On Monday, Uber and Postmates joined two contractors working for rideshare apps and filed a lawsuit against the state of California, calling AB 5 unconstitutional.

“Now, of course, they’re going to do a lawsuit; they’re getting rich off of us,” said Darlene.

 

Marissa Perlman

Comments (5)
  1. These companies do not have a business model that can survive hiring all of these drivers as employees. The gov. in California has basically ended the ability of these companies to survive in that state or any state that forces them to hire drivers as employees. Say goodbye to what was supposed to be method of earning a few extra bucks but for some who complained – a career.

    1. Problem is even if you get paid, it is a pittance.

  2. Rudy Andl says:

    The deal is – The IRS Code has a code / law that clearly specifies who is an independent contractor and who is an employee.
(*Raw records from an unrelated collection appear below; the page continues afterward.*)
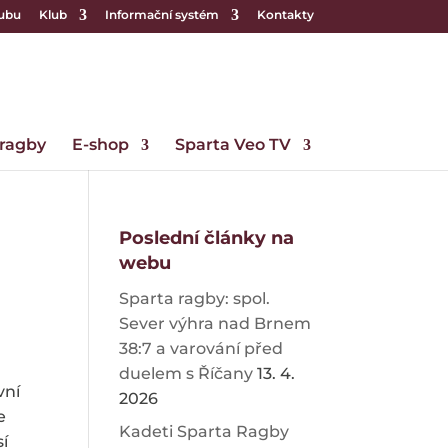
lubu
Klub
Informační systém
Kontakty
 ragby
E-shop
Sparta Veo TV
Poslední články na
webu
Sparta ragby: spol.
Sever výhra nad Brnem
38:7 a varování před
duelem s Říčany
13. 4.
vní
2026
e
Kadeti Sparta Ragby
sí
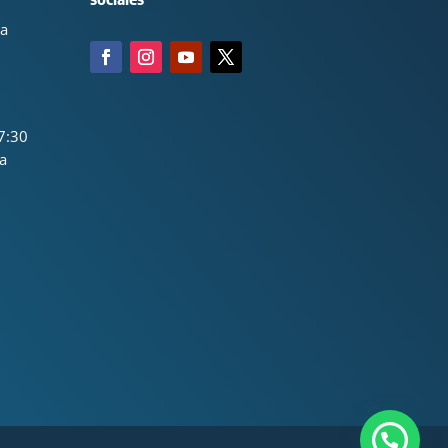
ca
7:30
a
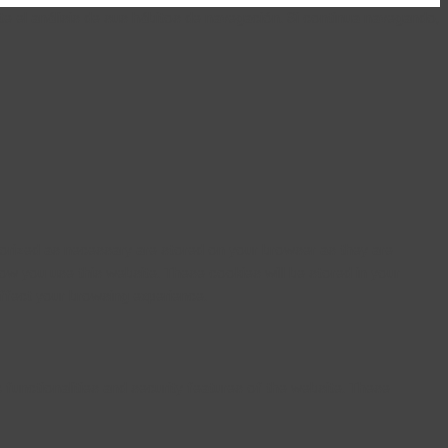
te el análisis de sus hábitos de navegación. Si continua navegando,
gorized as necessary are stored on your browser as they are
how you use this website. These cookies will be stored in your
ffect your browsing experience.
 functionalities and security features of the website. These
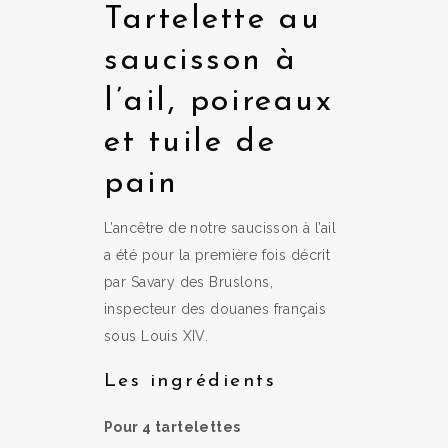
Tartelette au
saucisson à
l’ail, poireaux
et tuile de
pain
L’ancêtre de notre saucisson à l’ail
a été pour la première fois décrit
par Savary des Bruslons,
inspecteur des douanes français
sous Louis XIV.
Les ingrédients
Pour 4 tartelettes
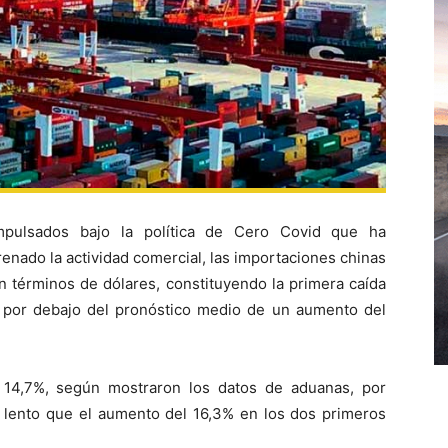
pulsados bajo la política de Cero Covid que ha
renado la actividad comercial, las importaciones chinas
n términos de dólares, constituyendo la primera caída
 por debajo del pronóstico medio de un aumento del
n 14,7%, según mostraron los datos de aduanas, por
 lento que el aumento del 16,3% en los dos primeros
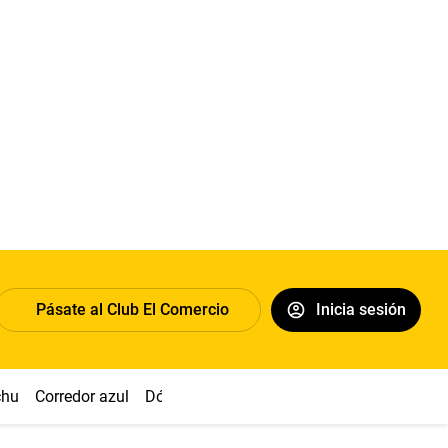
Pásate al Club El Comercio
Inicia sesión
chu
Corredor azul
Dólar
Congreso
Nasca
Acuña
Toled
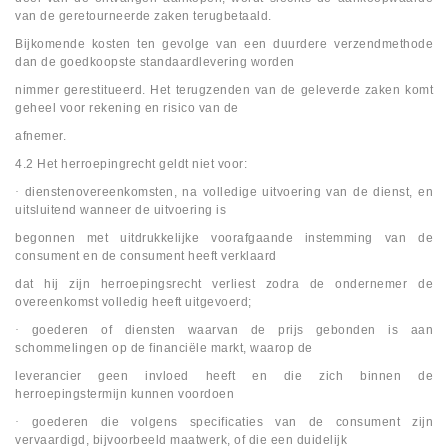
van de geretourneerde zaken terugbetaald.
Bijkomende kosten ten gevolge van een duurdere verzendmethode
dan de goedkoopste standaardlevering worden
nimmer gerestitueerd. Het terugzenden van de geleverde zaken komt
geheel voor rekening en risico van de
afnemer.
4.2 Het herroepingrecht geldt niet voor:
·
dienstenovereenkomsten, na volledige uitvoering van de dienst, en
uitsluitend wanneer de uitvoering is
begonnen met uitdrukkelijke voorafgaande instemming van de
consument en de consument heeft verklaard
dat hij zijn herroepingsrecht verliest zodra de ondernemer de
overeenkomst volledig heeft uitgevoerd;
·
goederen of diensten waarvan de prijs gebonden is aan
schommelingen op de financiële markt, waarop de
leverancier geen invloed heeft en die zich binnen de
herroepingstermijn kunnen voordoen
·
goederen die volgens specificaties van de consument zijn
vervaardigd, bijvoorbeeld maatwerk, of die een duidelijk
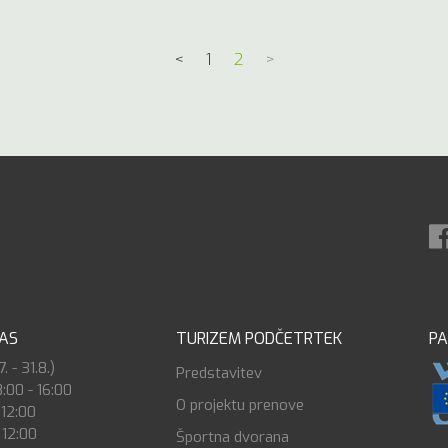
<
1
2
>
ČAS
TURIZEM PODČETRTEK
PA
. - 31.8.)
Predstavitev
8:00 - 16:00
O projektu prenove
 12:00
 12:00
Športna dvorana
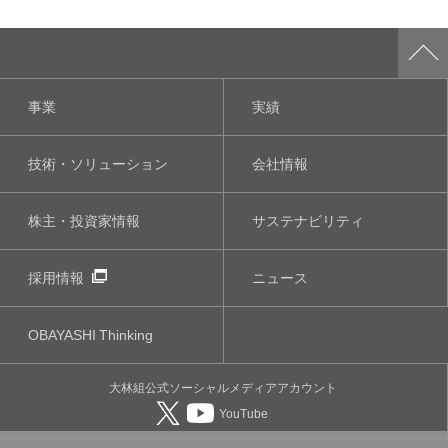
事業
実績
技術・ソリューション
会社情報
株主・投資家情報
サステナビリティ
採用情報
ニュース
OBAYASHI
Thinking
大林組公式
ソーシャルメディア
アカウント
YouTube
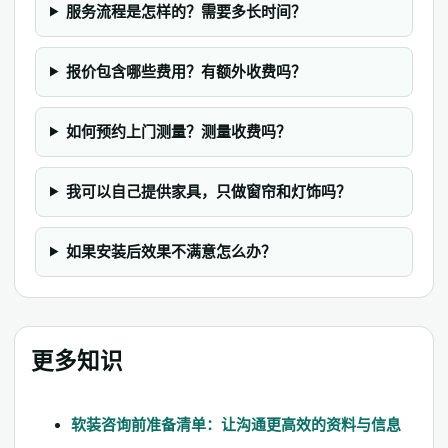
服务流程是怎样的？需要多长时间？
报价包含哪些费用？有额外收费吗？
如何预约上门测量？测量收费吗？
我可以自己提供家具，只做窗帘和灯饰吗？
如果安装后效果不满意怎么办？
更多知识
软装咨询前准备清单：让沟通更高效的资料与信息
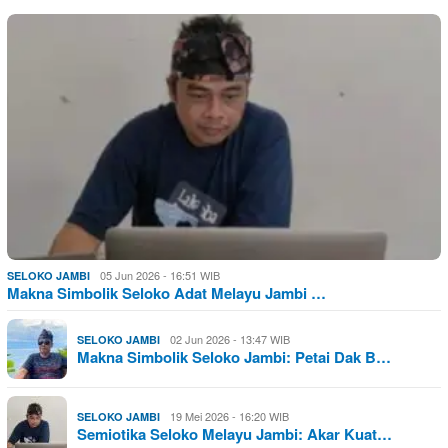
05 Jun 2026 - 16:51 WIB
SELOKO JAMBI
Makna Simbolik Seloko Adat Melayu Jambi …
02 Jun 2026 - 13:47 WIB
SELOKO JAMBI
Makna Simbolik Seloko Jambi: Petai Dak B…
19 Mei 2026 - 16:20 WIB
SELOKO JAMBI
Semiotika Seloko Melayu Jambi: Akar Kuat…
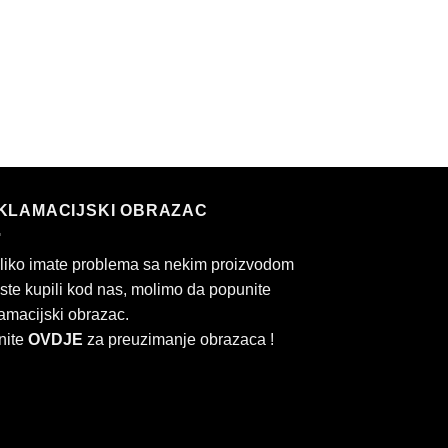
KLAMACIJSKI OBRAZAC
liko imate problema sa nekim proizvodom
 ste kupili kod nas, molimo da popunite
amacijski obrazac.
nite
OVDJE
za preuzimanje obrazaca !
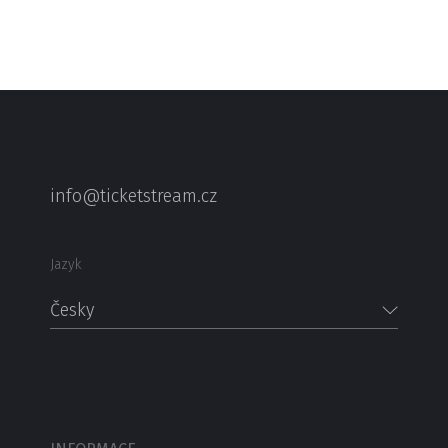
info@ticketstream.cz
Jazyk
Česky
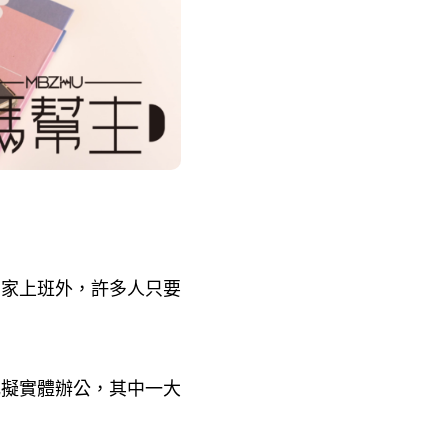
居家上班外，許多人只要
比擬實體辦公，其中一大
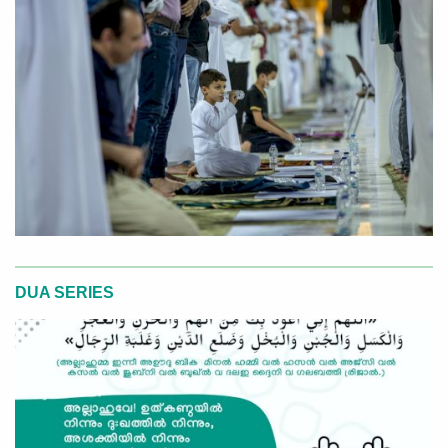
DUA SERIES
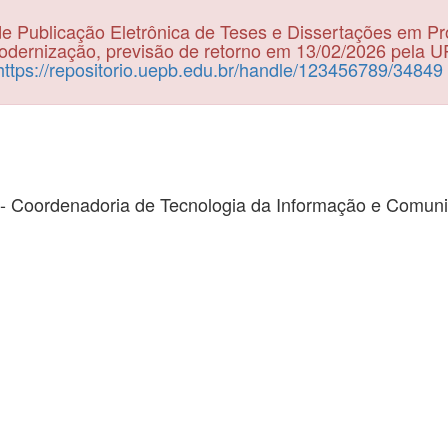
e Publicação Eletrônica de Teses e Dissertações em P
dernização, previsão de retorno em 13/02/2026 pela 
https://repositorio.uepb.edu.br/handle/123456789/34849
- Coordenadoria de Tecnologia da Informação e Comun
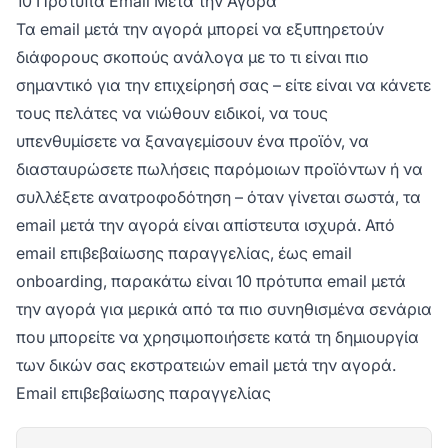
10 Πρότυπα Email Μετά την Αγορά
Τα email μετά την αγορά μπορεί να εξυπηρετούν
διάφορους σκοπούς ανάλογα με το τι είναι πιο
σημαντικό για την επιχείρησή σας – είτε είναι να κάνετε
τους πελάτες να νιώθουν ειδικοί, να τους
υπενθυμίσετε να ξαναγεμίσουν ένα προϊόν, να
διασταυρώσετε πωλήσεις παρόμοιων προϊόντων ή να
συλλέξετε ανατροφοδότηση – όταν γίνεται σωστά, τα
email μετά την αγορά είναι απίστευτα ισχυρά. Από
email επιβεβαίωσης παραγγελίας, έως email
onboarding, παρακάτω είναι 10 πρότυπα email μετά
την αγορά για μερικά από τα πιο συνηθισμένα σενάρια
που μπορείτε να χρησιμοποιήσετε κατά τη δημιουργία
των δικών σας εκστρατειών email μετά την αγορά.
Email επιβεβαίωσης παραγγελίας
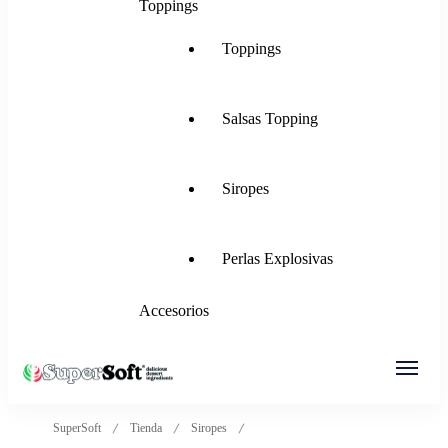
Toppings
Toppings
Salsas Topping
Siropes
Perlas Explosivas
Accesorios
SuperSoft Italia
Mezclas para Helado Suave, Frozen Yogurt,
SuperSoft
Tienda
Siropes
Gelato, Ice Rolls y más.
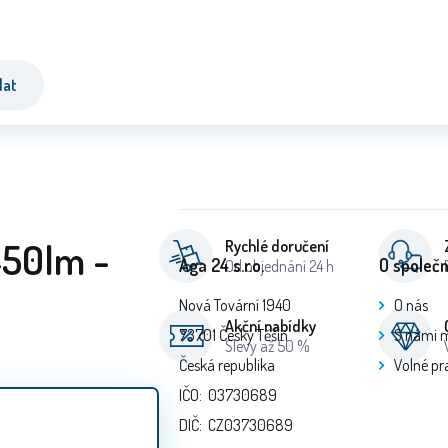
dat
450lm -
Rychlé doručení
Aga 24 s.r.o.
O společn
Od objednání 24 h
Nová Tovární 1940
O nás
Akční nabídky
73701 Český Těšín
S námi 
Slevy až 50 %
Česká republika
Volné pr
IČO: 03730689
DIČ: CZ03730689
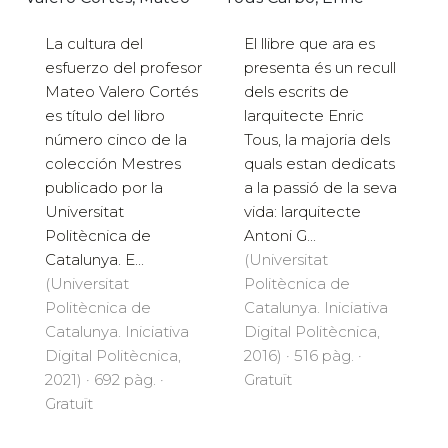
La cultura del
El llibre que ara es
esfuerzo del profesor
presenta és un recull
Mateo Valero Cortés
dels escrits de
es título del libro
larquitecte Enric
número cinco de la
Tous, la majoria dels
colección Mestres
quals estan dedicats
publicado por la
a la passió de la seva
Universitat
vida: larquitecte
Politècnica de
Antoni G...
Catalunya. E...
(Universitat
(Universitat
Politècnica de
Politècnica de
Catalunya. Iniciativa
Catalunya. Iniciativa
Digital Politècnica,
Digital Politècnica,
2016) · 516 pàg. ·
2021) · 692 pàg. ·
Gratuït
Gratuït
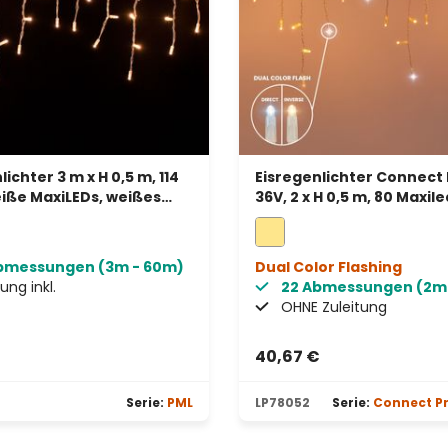
ichter 3 m x H 0,5 m, 114
Eisregenlichter Connect 
ße MaxiLEDs, weißes
36V, 2 x H 0,5 m, 80 Maxile
rweiterbar, IP67
warmweiß, transparente
bmessungen (3m - 60m)
Dual Color Flashing
ung inkl.
22 Abmessungen (2m
OHNE Zuleitung
€
40,67 €
n 5 von 5 Sternen
Serie:
PML
LP78052
Serie:
Connect Pr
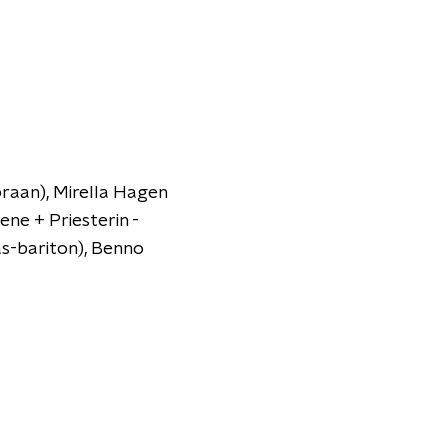
praan), Mirella Hagen
ene + Priesterin -
as-bariton), Benno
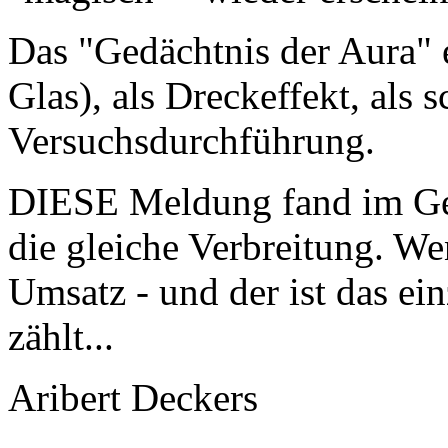
Das "Gedächtnis der Aura" 
Glas), als Dreckeffekt, als 
Versuchsdurchführung.
DIESE Meldung fand im Ge
die gleiche Verbreitung. We
Umsatz - und der ist das ei
zählt...
Aribert Deckers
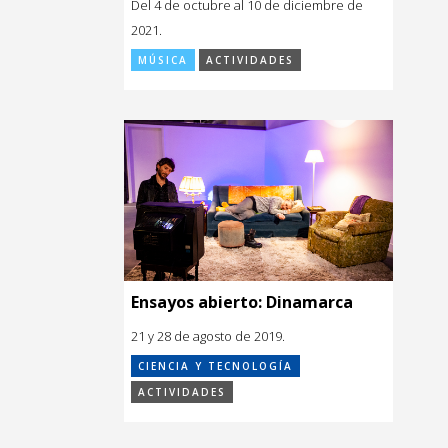
Del 4 de octubre al 10 de diciembre de
2021.
MÚSICA
ACTIVIDADES
Ensayos abierto: Dinamarca
21 y 28 de agosto de 2019.
CIENCIA Y TECNOLOGÍA
ACTIVIDADES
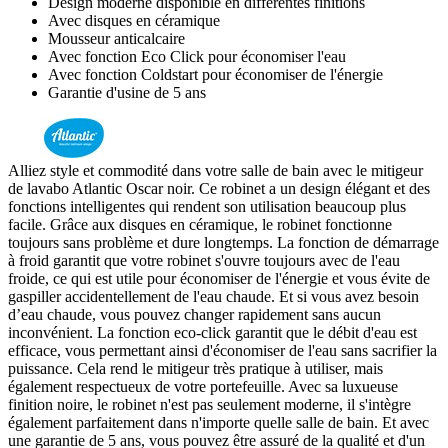
Design moderne disponible en différentes finitions
Avec disques en céramique
Mousseur anticalcaire
Avec fonction Eco Click pour économiser l'eau
Avec fonction Coldstart pour économiser de l'énergie
Garantie d'usine de 5 ans
Alliez style et commodité dans votre salle de bain avec le mitigeur
de lavabo Atlantic Oscar noir. Ce robinet a un design élégant et des
fonctions intelligentes qui rendent son utilisation beaucoup plus
facile. Grâce aux disques en céramique, le robinet fonctionne
toujours sans problème et dure longtemps. La fonction de démarrage
à froid garantit que votre robinet s'ouvre toujours avec de l'eau
froide, ce qui est utile pour économiser de l'énergie et vous évite de
gaspiller accidentellement de l'eau chaude. Et si vous avez besoin
d’eau chaude, vous pouvez changer rapidement sans aucun
inconvénient. La fonction eco-click garantit que le débit d'eau est
efficace, vous permettant ainsi d'économiser de l'eau sans sacrifier la
puissance. Cela rend le mitigeur très pratique à utiliser, mais
également respectueux de votre portefeuille. Avec sa luxueuse
finition noire, le robinet n'est pas seulement moderne, il s'intègre
également parfaitement dans n'importe quelle salle de bain. Et avec
une garantie de 5 ans, vous pouvez être assuré de la qualité et d'un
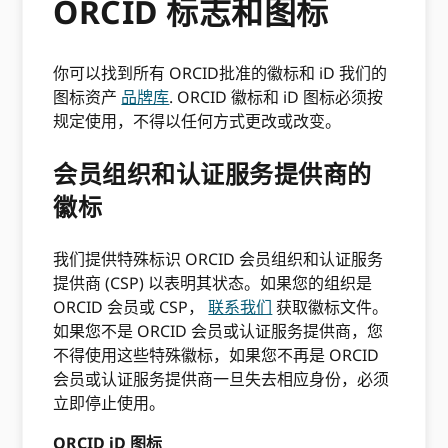
ORCID 标志和图标
你可以找到所有 ORCID批准的徽标和 iD 我们的
图标资产
品牌库
. ORCID 徽标和 iD 图标必须按
规定使用，不得以任何方式更改或改变。
会员组织和认证服务提供商的
徽标
我们提供特殊标识 ORCID 会员组织和认证服务
提供商 (CSP) 以表明其状态。如果您的组织是
ORCID 会员或 CSP，
联系我们
获取徽标文件。
如果您不是 ORCID 会员或认证服务提供商，您
不得使用这些特殊徽标，如果您不再是 ORCID
会员或认证服务提供商一旦失去相应身份，必须
立即停止使用。
ORCID iD 图标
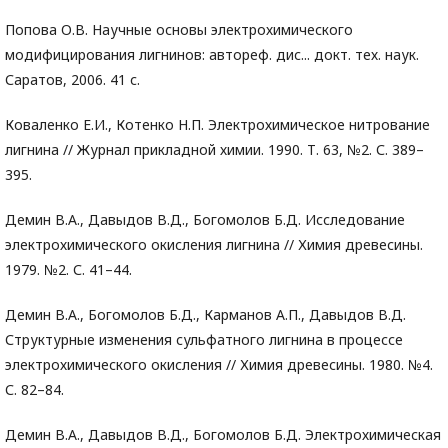
Попова О.В. Научные основы электрохимического
модифицирования лигнинов: автореф. дис... докт. тех. наук.
Саратов, 2006. 41 с.
Коваленко Е.И., Котенко Н.П. Электрохимическое нитрование
лигнина // Журнал прикладной химии. 1990. Т. 63, №2. С. 389–
395.
Демин В.А., Давыдов В.Д., Богомолов Б.Д. Исследование
электрохимического окисления лигнина // Химия древесины.
1979. №2. С. 41–44.
Демин В.А., Богомолов Б.Д., Карманов А.П., Давыдов В.Д.
Структурные изменения сульфатного лигнина в процессе
электрохимического окисления // Химия древесины. 1980. №4.
С. 82–84.
Демин В.А., Давыдов В.Д., Богомолов Б.Д. Электрохимическая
If the IRS were to enforce their own regulation all of the ride sharing drivers would be employees. California is enforcing an IRS tax code that the IRS has not enforced in years. In this case the IRS has already ruled on this issue with a clearly defined tax
    guide line.

    Companies use independent contractor status for employees to avoid payroll and social security taxes on the workers behalf.

  3. Clayton says:

    “It [AB5] aims to protect rideshare drivers from labor laws.” Huh? From? Pretty sure it does the opposite.

  4. Brian Reilly says:

    As long as people are willing to drive for Uber and Lyft, and customers are willing to engage the service, the business will continue. When Uber and Lyft can not afford the going rate for driver labor, or when the drivers won’t work for the amount offered, the business ends. None of this is compulsory, coerced, or complicated. I happen to think that Uber and Lyft are scammers, and the drivers are nuts to work so cheap, but it is none of my business, as long as the choices are free and voluntary.

    As far as missing paychecks go, when the pay stops, so do I. Any driver that continues to drive after a missed direct deposit has only themselves to blame.